Page 24 of Indulging Temptation (Tempting the Heart #1)
SANTINO
O ne of these days I’d love to experience what an actual day off is.
I was supposed to have one but while I was on my way back from Luci’s preschool event, Claire, the weekend hostess texted me to let me know that the executive chef scheduled for tonight had a family emergency, so he won’t be able to come in.
I had every intention of calling in my other executive chef, but they are on vacation, and the sous chef I have that acts as a fill in when need be has been out sick.
So that left me to come in, instead of going back to Tomás’ to see Lorena like I had planned.
“What a fucking douche bag.” I overhear the servers talking amongst themselves.
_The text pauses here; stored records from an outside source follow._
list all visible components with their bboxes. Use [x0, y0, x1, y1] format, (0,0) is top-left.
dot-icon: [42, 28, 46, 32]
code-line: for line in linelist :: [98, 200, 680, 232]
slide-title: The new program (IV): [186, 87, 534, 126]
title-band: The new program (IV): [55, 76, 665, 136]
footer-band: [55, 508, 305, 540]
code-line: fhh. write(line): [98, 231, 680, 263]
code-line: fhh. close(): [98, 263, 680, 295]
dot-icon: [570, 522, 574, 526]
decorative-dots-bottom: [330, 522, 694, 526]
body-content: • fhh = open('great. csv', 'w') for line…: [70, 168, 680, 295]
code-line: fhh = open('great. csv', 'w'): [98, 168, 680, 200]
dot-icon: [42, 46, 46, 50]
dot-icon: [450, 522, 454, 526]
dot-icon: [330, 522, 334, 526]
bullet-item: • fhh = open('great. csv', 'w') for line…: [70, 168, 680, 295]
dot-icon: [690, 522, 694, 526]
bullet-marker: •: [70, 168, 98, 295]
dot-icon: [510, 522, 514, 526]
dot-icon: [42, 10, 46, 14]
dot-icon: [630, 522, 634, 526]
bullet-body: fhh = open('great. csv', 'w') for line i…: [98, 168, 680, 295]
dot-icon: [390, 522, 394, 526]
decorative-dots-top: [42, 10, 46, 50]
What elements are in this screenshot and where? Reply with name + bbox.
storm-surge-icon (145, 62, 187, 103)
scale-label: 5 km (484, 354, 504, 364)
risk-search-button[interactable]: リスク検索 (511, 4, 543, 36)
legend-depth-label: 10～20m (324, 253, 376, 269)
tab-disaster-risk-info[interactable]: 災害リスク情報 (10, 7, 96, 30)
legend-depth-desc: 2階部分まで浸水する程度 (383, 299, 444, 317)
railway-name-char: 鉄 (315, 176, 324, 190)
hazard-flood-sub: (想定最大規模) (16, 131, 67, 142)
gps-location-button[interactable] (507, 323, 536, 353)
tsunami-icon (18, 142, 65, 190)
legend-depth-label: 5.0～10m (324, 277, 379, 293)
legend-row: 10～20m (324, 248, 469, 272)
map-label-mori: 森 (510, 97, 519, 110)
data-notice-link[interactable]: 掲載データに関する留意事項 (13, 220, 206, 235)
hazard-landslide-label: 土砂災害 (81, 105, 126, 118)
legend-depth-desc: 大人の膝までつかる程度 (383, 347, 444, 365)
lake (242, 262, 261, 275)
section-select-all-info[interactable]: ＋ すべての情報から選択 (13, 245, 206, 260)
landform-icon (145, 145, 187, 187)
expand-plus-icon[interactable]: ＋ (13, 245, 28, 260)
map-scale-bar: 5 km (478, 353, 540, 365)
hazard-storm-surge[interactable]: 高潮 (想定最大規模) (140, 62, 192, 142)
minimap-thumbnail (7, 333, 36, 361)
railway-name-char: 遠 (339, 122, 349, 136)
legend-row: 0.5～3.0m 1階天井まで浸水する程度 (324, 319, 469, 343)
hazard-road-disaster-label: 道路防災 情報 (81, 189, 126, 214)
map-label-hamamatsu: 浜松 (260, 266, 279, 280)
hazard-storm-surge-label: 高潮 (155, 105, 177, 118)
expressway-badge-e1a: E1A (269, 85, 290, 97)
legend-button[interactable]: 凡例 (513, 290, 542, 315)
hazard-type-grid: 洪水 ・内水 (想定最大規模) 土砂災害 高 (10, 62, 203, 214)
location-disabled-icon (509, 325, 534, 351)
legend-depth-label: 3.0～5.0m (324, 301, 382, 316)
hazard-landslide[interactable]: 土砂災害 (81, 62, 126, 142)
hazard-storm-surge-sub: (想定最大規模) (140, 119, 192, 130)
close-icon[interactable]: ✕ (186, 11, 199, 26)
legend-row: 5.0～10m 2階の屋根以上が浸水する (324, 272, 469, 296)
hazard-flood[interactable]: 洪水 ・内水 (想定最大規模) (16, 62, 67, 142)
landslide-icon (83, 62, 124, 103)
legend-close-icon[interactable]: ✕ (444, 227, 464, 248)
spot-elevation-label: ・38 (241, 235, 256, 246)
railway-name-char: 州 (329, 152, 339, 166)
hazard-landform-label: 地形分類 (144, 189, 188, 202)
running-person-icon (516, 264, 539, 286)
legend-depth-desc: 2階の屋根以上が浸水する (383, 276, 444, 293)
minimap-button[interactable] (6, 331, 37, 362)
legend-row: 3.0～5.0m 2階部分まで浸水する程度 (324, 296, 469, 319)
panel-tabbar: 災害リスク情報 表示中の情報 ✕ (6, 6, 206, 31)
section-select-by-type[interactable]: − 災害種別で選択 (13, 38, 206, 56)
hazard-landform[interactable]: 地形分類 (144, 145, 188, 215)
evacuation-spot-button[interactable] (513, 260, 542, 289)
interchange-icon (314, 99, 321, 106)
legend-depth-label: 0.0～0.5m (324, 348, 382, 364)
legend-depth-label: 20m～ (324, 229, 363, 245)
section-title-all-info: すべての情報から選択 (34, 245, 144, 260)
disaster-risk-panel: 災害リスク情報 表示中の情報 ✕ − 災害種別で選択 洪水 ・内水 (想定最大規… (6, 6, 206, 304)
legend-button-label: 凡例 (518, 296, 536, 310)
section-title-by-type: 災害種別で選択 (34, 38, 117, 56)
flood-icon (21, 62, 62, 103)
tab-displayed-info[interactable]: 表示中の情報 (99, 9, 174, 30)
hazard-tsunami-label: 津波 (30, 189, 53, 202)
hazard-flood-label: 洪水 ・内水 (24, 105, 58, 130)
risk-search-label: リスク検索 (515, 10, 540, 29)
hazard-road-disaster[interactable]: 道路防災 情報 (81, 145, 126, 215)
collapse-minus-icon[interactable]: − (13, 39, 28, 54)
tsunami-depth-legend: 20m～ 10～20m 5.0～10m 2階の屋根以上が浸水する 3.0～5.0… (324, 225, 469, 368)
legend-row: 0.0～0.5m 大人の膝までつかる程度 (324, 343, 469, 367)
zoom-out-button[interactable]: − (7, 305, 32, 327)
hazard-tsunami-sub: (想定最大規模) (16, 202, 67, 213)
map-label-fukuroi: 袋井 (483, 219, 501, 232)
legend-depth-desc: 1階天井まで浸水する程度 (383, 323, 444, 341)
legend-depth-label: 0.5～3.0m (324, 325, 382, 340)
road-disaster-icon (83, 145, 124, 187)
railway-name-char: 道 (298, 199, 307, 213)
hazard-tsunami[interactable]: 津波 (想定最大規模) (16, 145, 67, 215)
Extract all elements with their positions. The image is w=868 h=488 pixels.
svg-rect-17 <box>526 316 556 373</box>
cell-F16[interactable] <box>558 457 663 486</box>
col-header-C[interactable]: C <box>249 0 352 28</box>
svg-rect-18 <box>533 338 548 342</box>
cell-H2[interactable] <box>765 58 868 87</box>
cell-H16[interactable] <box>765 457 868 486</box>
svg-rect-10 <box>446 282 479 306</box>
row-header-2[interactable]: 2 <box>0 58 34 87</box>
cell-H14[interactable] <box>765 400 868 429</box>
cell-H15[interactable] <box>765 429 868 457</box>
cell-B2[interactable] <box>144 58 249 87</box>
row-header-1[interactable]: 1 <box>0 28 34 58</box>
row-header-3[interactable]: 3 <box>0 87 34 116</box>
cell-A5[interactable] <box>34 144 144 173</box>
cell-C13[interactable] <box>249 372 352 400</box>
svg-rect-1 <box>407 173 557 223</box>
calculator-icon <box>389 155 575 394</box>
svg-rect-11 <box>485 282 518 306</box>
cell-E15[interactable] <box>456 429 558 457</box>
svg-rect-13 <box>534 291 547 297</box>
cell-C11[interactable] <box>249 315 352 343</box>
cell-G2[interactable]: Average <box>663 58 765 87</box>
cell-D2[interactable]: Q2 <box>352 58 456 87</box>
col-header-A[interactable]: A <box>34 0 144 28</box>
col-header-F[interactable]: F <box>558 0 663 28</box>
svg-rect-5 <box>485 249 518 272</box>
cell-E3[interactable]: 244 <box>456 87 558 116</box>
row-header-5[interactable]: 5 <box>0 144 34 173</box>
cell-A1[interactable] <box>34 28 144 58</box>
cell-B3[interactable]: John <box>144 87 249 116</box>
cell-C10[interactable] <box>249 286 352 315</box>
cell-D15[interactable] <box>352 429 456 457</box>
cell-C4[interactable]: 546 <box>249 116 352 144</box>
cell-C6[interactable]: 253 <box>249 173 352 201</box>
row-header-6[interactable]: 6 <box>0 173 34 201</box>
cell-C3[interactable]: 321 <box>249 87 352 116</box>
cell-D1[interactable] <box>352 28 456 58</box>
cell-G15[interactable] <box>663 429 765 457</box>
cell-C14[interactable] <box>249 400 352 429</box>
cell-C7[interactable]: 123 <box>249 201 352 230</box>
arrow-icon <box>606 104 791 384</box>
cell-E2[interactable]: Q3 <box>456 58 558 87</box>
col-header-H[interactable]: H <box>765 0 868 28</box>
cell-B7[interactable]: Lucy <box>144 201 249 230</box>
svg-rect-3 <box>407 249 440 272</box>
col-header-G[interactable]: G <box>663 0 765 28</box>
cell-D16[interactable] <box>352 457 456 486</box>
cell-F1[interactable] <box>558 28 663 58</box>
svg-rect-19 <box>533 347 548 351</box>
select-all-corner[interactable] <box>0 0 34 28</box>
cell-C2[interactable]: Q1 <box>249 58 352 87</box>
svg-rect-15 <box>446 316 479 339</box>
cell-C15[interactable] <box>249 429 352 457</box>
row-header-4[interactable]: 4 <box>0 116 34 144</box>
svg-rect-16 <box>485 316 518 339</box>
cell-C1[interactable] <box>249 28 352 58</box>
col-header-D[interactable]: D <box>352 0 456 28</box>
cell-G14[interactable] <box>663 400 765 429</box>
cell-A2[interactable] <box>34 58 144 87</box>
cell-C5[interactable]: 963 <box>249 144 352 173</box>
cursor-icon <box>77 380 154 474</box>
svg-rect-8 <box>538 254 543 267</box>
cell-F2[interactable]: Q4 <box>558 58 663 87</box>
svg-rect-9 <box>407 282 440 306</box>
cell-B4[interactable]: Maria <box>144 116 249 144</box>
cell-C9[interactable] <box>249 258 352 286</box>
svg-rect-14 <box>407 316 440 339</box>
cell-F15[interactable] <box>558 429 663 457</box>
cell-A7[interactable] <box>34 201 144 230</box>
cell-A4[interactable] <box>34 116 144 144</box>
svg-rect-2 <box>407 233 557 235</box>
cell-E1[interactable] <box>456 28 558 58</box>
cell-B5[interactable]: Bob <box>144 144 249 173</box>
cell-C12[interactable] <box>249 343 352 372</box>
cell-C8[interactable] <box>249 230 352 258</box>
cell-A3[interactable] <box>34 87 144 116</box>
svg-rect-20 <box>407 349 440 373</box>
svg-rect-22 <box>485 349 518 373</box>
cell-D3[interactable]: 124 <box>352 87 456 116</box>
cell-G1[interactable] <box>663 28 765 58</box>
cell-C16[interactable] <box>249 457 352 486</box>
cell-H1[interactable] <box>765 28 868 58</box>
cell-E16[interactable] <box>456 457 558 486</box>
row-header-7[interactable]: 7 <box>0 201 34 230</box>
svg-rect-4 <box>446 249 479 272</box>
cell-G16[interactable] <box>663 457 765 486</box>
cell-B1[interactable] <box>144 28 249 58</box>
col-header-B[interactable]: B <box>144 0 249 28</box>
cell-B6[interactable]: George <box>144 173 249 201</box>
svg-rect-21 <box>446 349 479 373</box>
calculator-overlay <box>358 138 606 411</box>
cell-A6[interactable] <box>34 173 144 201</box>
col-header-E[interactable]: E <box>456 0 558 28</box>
Even though it’s loud with the auditory mayhem that is synonymous with the kitchen on a busy Friday evening, I can clearly make out everything they’re saying.
Preoccupied with the role of fill-in expediter, seeing that all the orders coming in and out of the kitchen are running smoothly, I decide not to intervene.
That is until one of my waitresses, Josie, walks over to me after commiserating with the group of servers I just overheard, with a sour look on her face, and the same plate of steak that has been sent back multiple times already, I have no choice but to redirect my attention.
Thankfully, I’m able to pass off the expo job to one of my culinary directors in training.
“He said it’s overdone.” Josie rolls her eyes as she lifts the plate up with a shrug. “Like no shit. What the fuck do you think happens when you order a medium-rare steak and keep sending it back because it’s too pink?”
She isn’t wrong. This would be the third time now that the same guest has sent back the steak. They ordered medium rare originally, complaining about it being too rare, and now it’s overdone.
For a second, I wonder if it’s a food blogger or food critic that is purposely testing me.
Hell, for a moment I even look past my staff, up to the ceiling and see if there are cameras secretly recording like I’m being punked, but, of course, there’s nothing.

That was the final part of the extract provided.